英國作家喬治·奧威爾曾經(jīng)參加過西班牙內(nèi)戰(zhàn),保衛(wèi)過卡泰羅尼亞,抵御了佛朗哥將軍的部隊。如果他還在世,定會為在這個美麗文明的西班牙東北角上演的悲劇而痛心。11月25日卡泰羅尼亞人將進(jìn)行地區(qū)性選舉,也作非正式獨(dú)立公投。由于卡泰羅尼亞是歐元區(qū)第四大經(jīng)濟(jì)體西班牙的重要一部分,且西班牙又處在拯救歐元行動的前線,無疑這次投票及其結(jié)果都將產(chǎn)生及其深遠(yuǎn)的影響。

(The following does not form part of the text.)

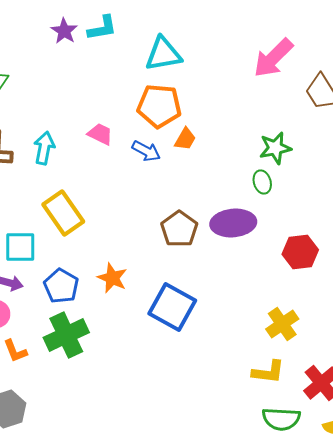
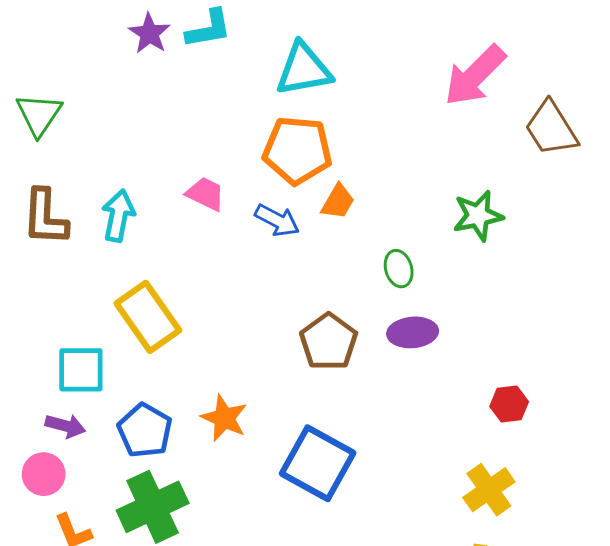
green ellipse: (262, 182) -> (399, 269), moved
purple ellipse: (233, 223) -> (413, 332), size x0.7
red hexagon: (300, 252) -> (509, 404), moved, size x0.7

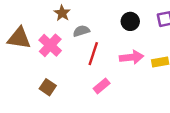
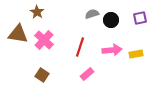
brown star: (62, 13) -> (37, 12), moved
gray semicircle: (81, 31) -> (92, 14), moved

What could be wrong with 7.5m people with their own language and culture choosing to become a nation-state? At first blush, it is hard to object to what Catalan nationalists call the “right to decide”. In fact, there are many reasons why Catalans should not waste their energy trying to break away from Spain. Start by recalling Orwell’s definition of nationalism as “power-hunger tempered by self-deception”。
卡泰羅尼亞擁有750萬人口和屬于自己的語言,選擇獨(dú)立何錯之有?乍一看,似乎很難反駁卡泰羅尼亞民族主義者所謂的“自主決定權(quán)”。事實(shí)上,有很多理由解釋了為什么卡泰羅尼亞不應(yīng)該在爭取獨(dú)立這件事上耗費(fèi)精力。首先回顧一下奧威爾對于名族主義的定義:“一種因自欺而產(chǎn)生的權(quán)利饑渴”。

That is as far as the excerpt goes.